Saturday, June 06, 2009

A couple essential albums from 1990

Wherein from a work in progress


People's Instinctive Travels and Paths of Rhythm, A Tribe Called Quest.
Dense overlay of interesting samples, skillful scratching, and raps that are playful and fun to listen to. Who would deny the story-telling of I Left My Wallet in El Segundo?

This, and a few others at the time, I thought heralded a shift, or at least a significant splinter, in rap towards a more lyrical and jazz influenced genre. I was pretty much dead wrong. I've told this before, but I dragged a friend to see them claiming they were going to be huge. We were at a Prince owned club in Minneapolis and the crowd was us and 10 Japanese tourists. I am not a weathervane for the cultural zeitgeist -- unless you're reading in reverse. Oh yeah, a lousy concert. Showed up late and played less than 30 minutes.

Un-Led-Ed, Dread Zeppelin.
This album is such a perfect concoction of unlikely elements I've stayed away from their other releases for fear of being disappointed.
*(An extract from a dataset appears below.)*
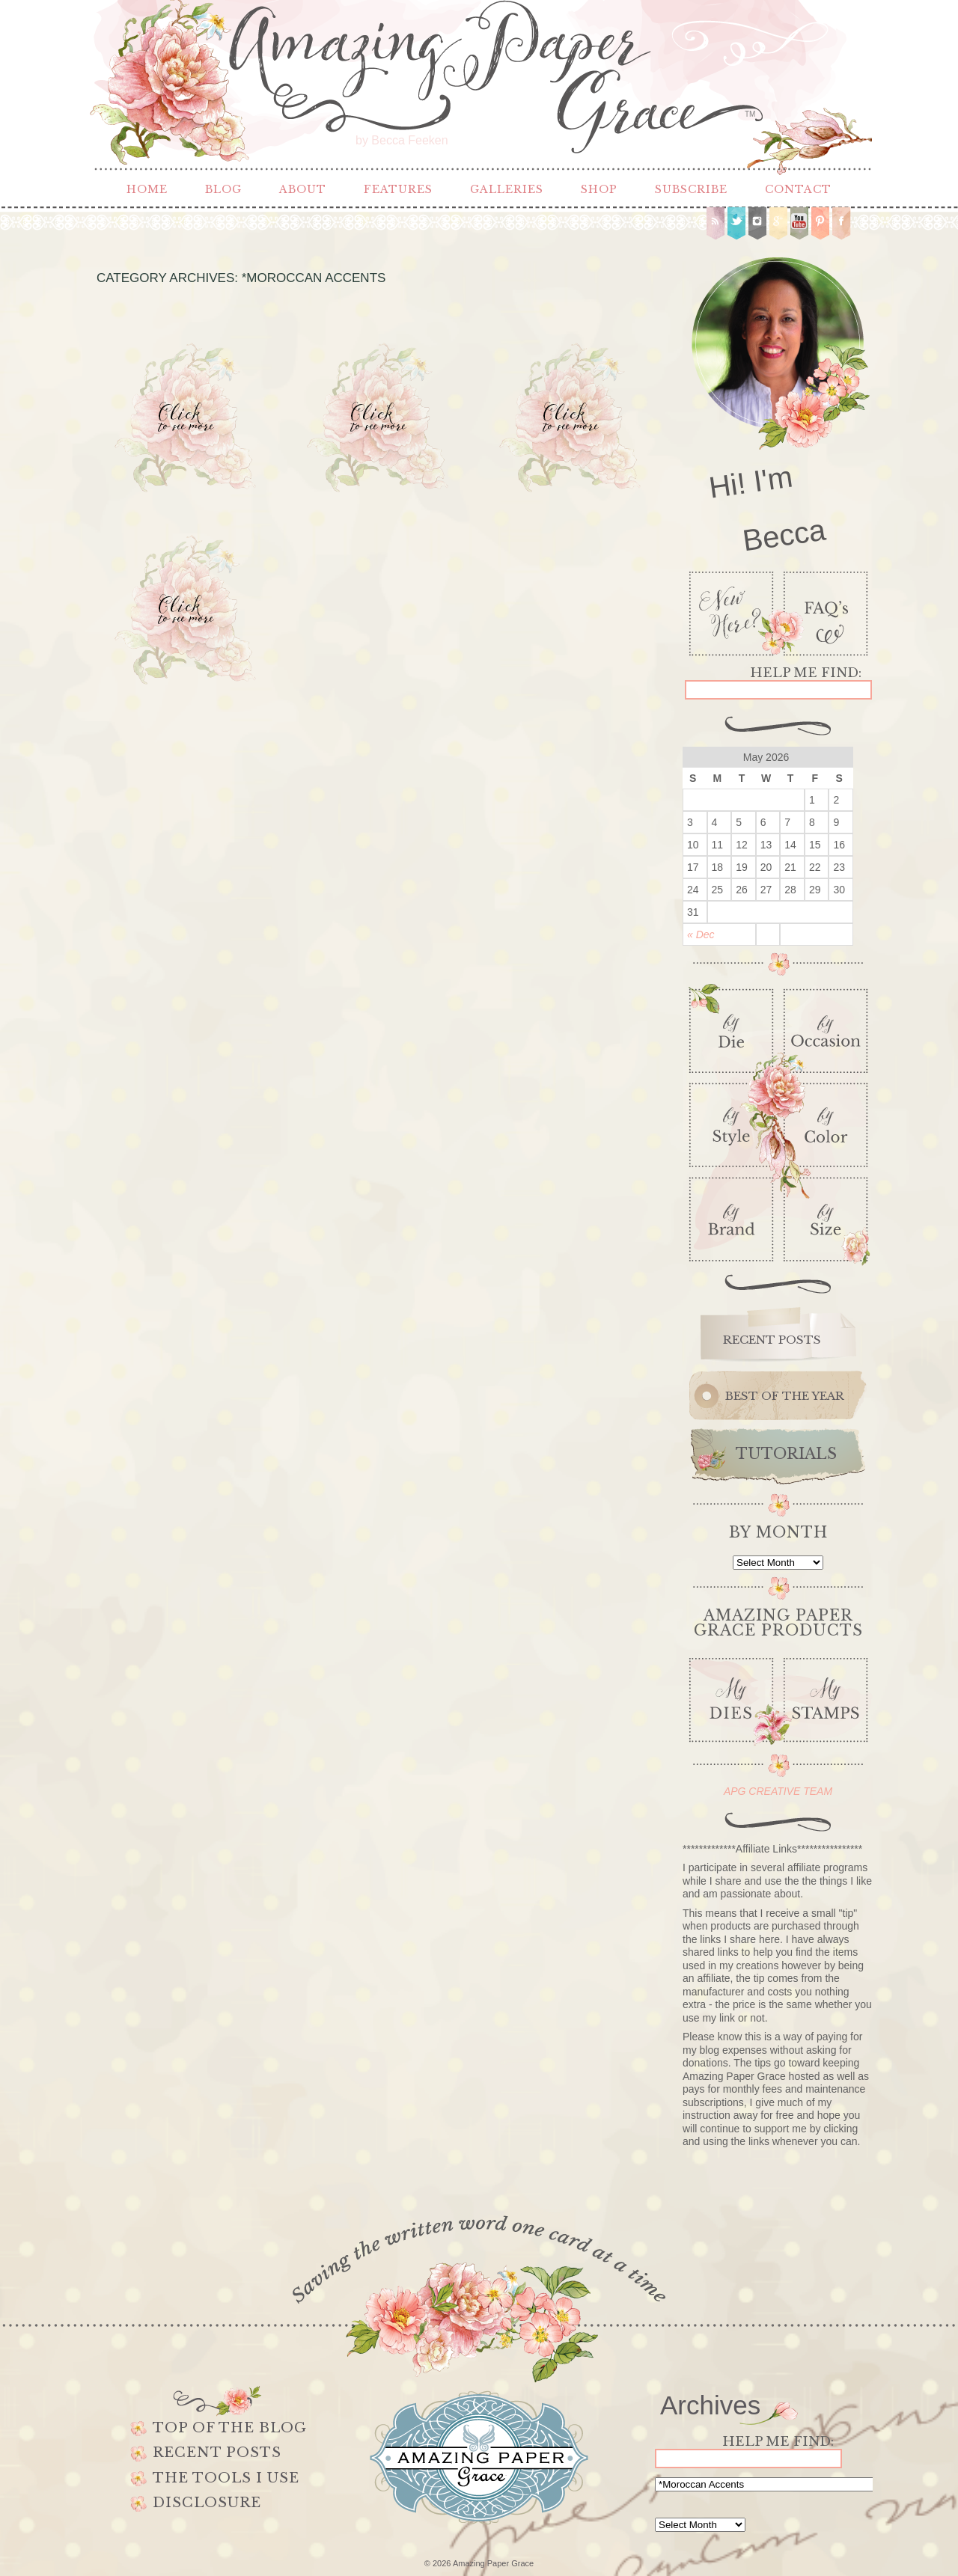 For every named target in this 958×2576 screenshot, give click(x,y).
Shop (599, 189)
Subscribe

For those unfamiliar, Un-Led-Ed is Led Zeppelin songs as sung by an Elvis impersonator as played by a heavy metal reggae band. And it works brilliantly. I didn't come across this album until 1993; by that time the band had broken up a half dozen times (see the band's wiki page. There's isn't a weak track here, though I'm partial to the psychedelic *Moby Dick*.